- Opening Delimiter -

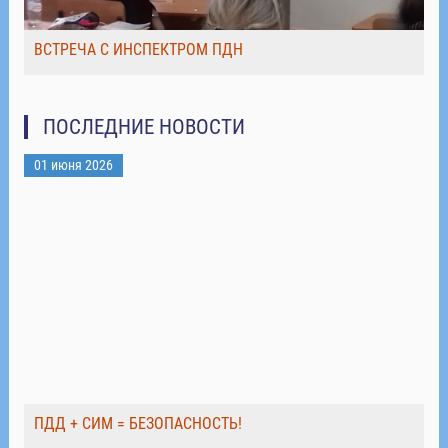
ВСТРЕЧА С ИНСПЕКТРОМ ПДН
ПОСЛЕДНИЕ НОВОСТИ
01 июня 2026
ПДД + СИМ = БЕЗОПАСНОСТЬ!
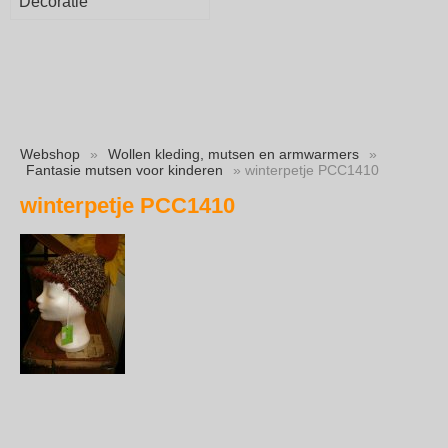
Decoratie
Webshop
»
Wollen kleding, mutsen en armwarmers
»
Fantasie mutsen voor kinderen
» winterpetje PCC1410
winterpetje PCC1410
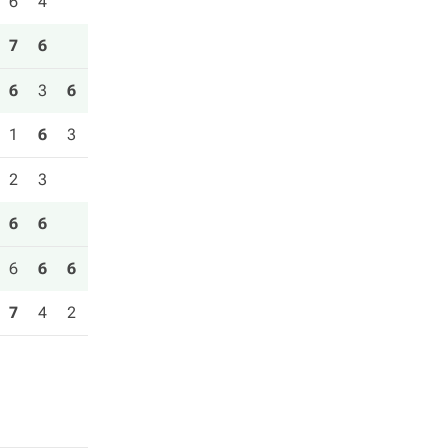
6
4
7
6
6
3
6
1
6
3
2
3
6
6
6
6
6
7
4
2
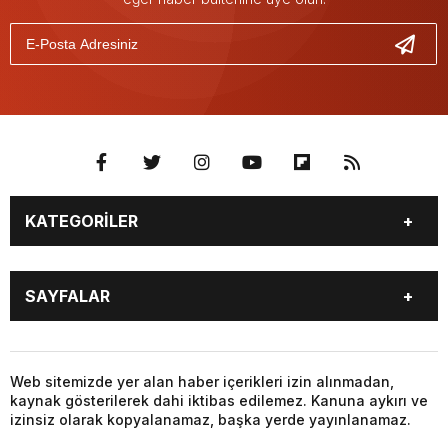
KATEGORİLER
GÜNDEM
SEKTÖR ÖZEL
SAYFALAR
DÜNYA
SİYASET
EKONOMİ
SPOR
GÜNDEM
SEKTÖR ÖZEL
DÜNYA
SİYASET
Web sitemizde yer alan haber içerikleri izin alınmadan,
kaynak gösterilerek dahi iktibas edilemez. Kanuna aykırı ve
EKONOMİ
SPOR
izinsiz olarak kopyalanamaz, başka yerde yayınlanamaz.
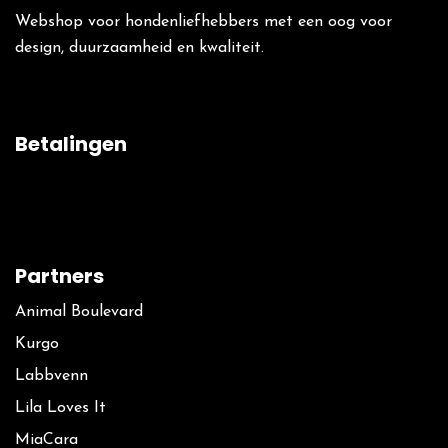
Webshop voor hondenliefhebbers met een oog voor
design, duurzaamheid en kwaliteit.
Betalingen
Partners
Animal Boulevard
Kurgo
La​bbvenn
Lila Loves It
MiaCara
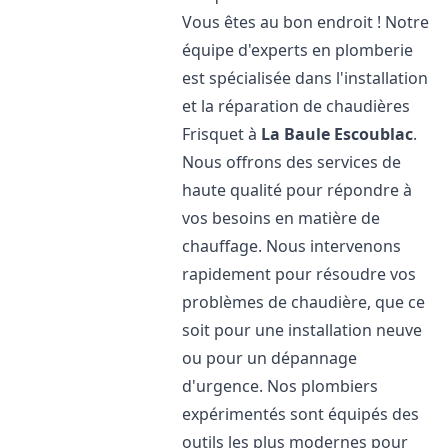
Vous êtes au bon endroit ! Notre
équipe d'experts en plomberie
est spécialisée dans l'installation
et la réparation de chaudières
Frisquet à
La Baule Escoublac
.
Nous offrons des services de
haute qualité pour répondre à
vos besoins en matière de
chauffage. Nous intervenons
rapidement pour résoudre vos
problèmes de chaudière, que ce
soit pour une installation neuve
ou pour un dépannage
d'urgence. Nos plombiers
expérimentés sont équipés des
outils les plus modernes pour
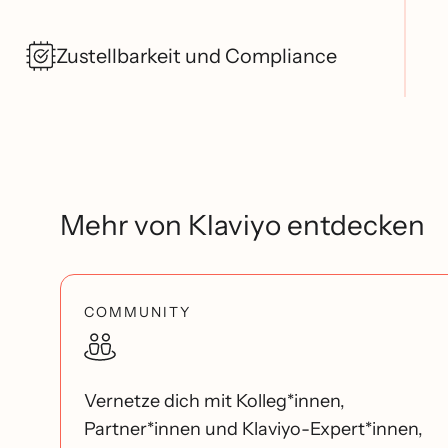
Zustellbarkeit und Compliance
Mehr von Klaviyo entdecken
COMMUNITY
Vernetze dich mit Kolleg*innen,
Partner*innen und Klaviyo-Expert*innen,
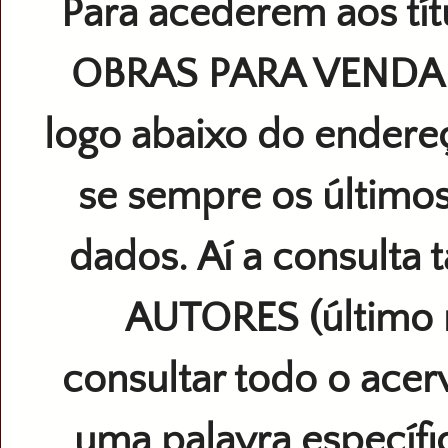
Para acederem aos títu
OBRAS PARA VEND
logo abaixo do endereç
se sempre os últimos
dados. Aí a consulta
AUTORES (último 
consultar todo o acer
uma palavra especí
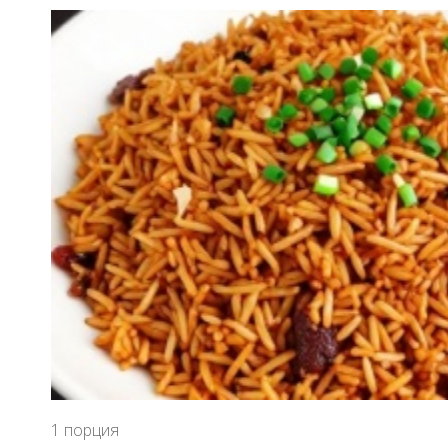
1 порция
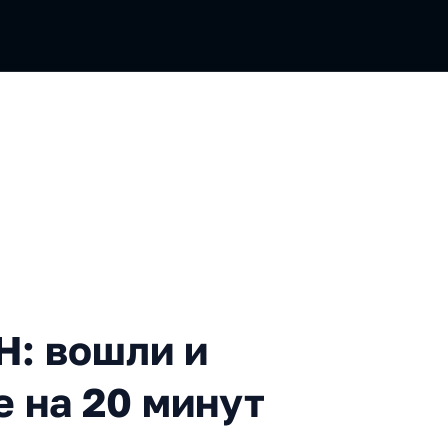
шли и вышли, приключение 
H: вошли и
 на 20 минут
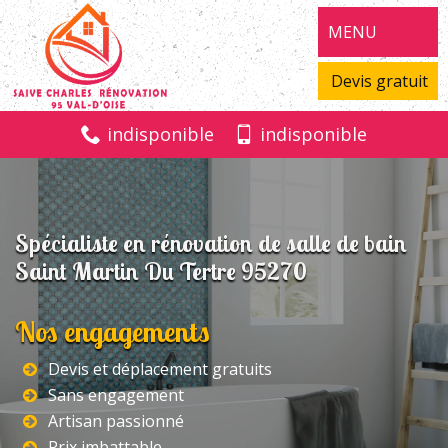
MENU
Devis gratuit
indisponible
indisponible
Spécialiste en rénovation de salle de bain
Saint Martin Du Tertre 95270
Nos engagements
Devis et déplacement gratuits
Sans engagement
Artisan passionné
Prix imbattable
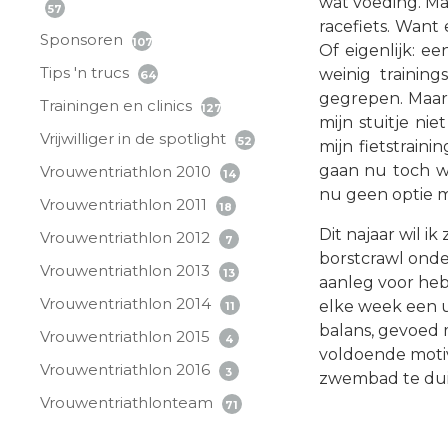
wat voeding. Ma
57
racefiets. Want 
Sponsoren
107
Of eigenlijk: e
Tips 'n trucs
weinig trainin
64
gegrepen. Maar 
Trainingen en clinics
127
mijn stuitje ni
Vrijwilliger in de spotlight
52
mijn fietstrain
gaan nu toch w
Vrouwentriathlon 2010
14
nu geen optie 
Vrouwentriathlon 2011
18
Dit najaar wil 
Vrouwentriathlon 2012
7
borstcrawl onder
Vrouwentriathlon 2013
13
aanleg voor heb,
Vrouwentriathlon 2014
elke week een u
11
balans, gevoed m
Vrouwentriathlon 2015
4
voldoende motiv
Vrouwentriathlon 2016
3
zwembad te dui
Vrouwentriathlonteam
71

- Closing Delimiter -

== TASK DIRECTIONS ==
Number of lines holding "winterpetje" in the data: give it, with nothing else.

== RESPONSE TO THE EXERCISE ==
2